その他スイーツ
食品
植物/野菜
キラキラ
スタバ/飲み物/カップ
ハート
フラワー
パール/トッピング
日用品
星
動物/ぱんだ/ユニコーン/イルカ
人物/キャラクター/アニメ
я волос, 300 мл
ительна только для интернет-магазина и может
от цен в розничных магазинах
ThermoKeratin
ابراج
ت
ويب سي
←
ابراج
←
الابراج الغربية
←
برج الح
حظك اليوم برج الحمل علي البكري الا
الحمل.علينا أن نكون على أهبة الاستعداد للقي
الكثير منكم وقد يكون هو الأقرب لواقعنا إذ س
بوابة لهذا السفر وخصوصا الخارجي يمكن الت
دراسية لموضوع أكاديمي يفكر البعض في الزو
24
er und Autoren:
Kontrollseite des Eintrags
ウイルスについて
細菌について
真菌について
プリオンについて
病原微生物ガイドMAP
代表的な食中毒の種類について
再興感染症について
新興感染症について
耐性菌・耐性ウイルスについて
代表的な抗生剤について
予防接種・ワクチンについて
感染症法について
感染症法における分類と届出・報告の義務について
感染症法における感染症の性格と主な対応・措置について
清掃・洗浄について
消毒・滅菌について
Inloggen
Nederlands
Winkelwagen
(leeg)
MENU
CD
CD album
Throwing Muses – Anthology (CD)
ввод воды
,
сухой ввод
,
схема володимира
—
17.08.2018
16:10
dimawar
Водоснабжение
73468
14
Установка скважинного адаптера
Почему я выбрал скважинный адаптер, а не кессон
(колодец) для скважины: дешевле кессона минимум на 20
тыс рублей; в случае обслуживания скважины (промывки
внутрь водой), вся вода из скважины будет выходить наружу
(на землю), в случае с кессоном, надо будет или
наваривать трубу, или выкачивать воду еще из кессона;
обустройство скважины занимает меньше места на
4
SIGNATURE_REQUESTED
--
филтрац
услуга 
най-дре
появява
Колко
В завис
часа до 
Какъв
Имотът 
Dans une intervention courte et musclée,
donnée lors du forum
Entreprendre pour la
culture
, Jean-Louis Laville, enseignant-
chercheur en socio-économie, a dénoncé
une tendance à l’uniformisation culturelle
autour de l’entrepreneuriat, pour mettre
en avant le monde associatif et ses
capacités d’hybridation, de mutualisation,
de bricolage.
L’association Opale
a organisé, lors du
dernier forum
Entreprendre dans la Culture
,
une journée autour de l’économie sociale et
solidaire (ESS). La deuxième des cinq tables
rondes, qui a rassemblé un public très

• • • •

= EXERCISE DIRECTIONS =
Every line of the material above should be repeated exactly.

= EXPECTED OUTPUT =
その他スイーツ
食品
植物/野菜
キラキラ
スタバ/飲み物/カップ
ハート
フラワー
パール/トッピング
日用品
星
動物/ぱんだ/ユニコーン/イルカ
人物/キャラクター/アニメ
я волос, 300 мл
ительна только для интернет-магазина и может
от цен в розничных магазинах
ThermoKeratin
ابراج
ت
ويب سي
←
ابراج
←
الابراج الغربية
←
برج الح
حظك اليوم برج الحمل علي البكري الا
الحمل.علينا أن نكون على أهبة الاستعداد للقي
الكثير منكم وقد يكون هو الأقرب لواقعنا إذ س
بوابة لهذا السفر وخصوصا الخارجي يمكن الت
دراسية لموضوع أكاديمي يفكر البعض في الزو
24
er und Autoren:
Kontrollseite des Eintrags
ウイルスについて
細菌について
真菌について
プリオンについて
病原微生物ガイドMAP
代表的な食中毒の種類について
再興感染症について
新興感染症について
耐性菌・耐性ウイルスについて
代表的な抗生剤について
予防接種・ワクチンについて
感染症法について
感染症法における分類と届出・報告の義務について
感染症法における感染症の性格と主な対応・措置について
清掃・洗浄について
消毒・滅菌について
Inloggen
Nederlands
Winkelwagen
(leeg)
MENU
CD
CD album
Throwing Muses – Anthology (CD)
ввод воды
,
сухой ввод
,
схема володимира
—
17.08.2018
16:10
dimawar
Водоснабжение
73468
14
Установка скважинного адаптера
Почему я выбрал скважинный адаптер, а не кессон
(колодец) для скважины: дешевле кессона минимум на 20
тыс рублей; в случае обслуживания скважины (промывки
внутрь водой), вся вода из скважины будет выходить наружу
(на землю), в случае с кессоном, надо будет или
наваривать трубу, или выкачивать воду еще из кессона;
обустройство скважины занимает меньше места на
4
SIGNATURE_REQUESTED
--
филтрац
услуга 
най-дре
появява
Колко
В завис
часа до 
Какъв
Имотът 
Dans une intervention courte et musclée,
donnée lors du forum
Entreprendre pour la
culture
, Jean-Louis Laville, enseignant-
chercheur en socio-économie, a dénoncé
une tendance à l’uniformisation culturelle
autour de l’entrepreneuriat, pour mettre
en avant le monde associatif et ses
capacités d’hybridation, de mutualisation,
de bricolage.
L’association Opale
a organisé, lors du
dernier forum
Entreprendre dans la Culture
,
une journée autour de l’économie sociale et
solidaire (ESS). La deuxième des cinq tables
rondes, qui a rassemblé un public très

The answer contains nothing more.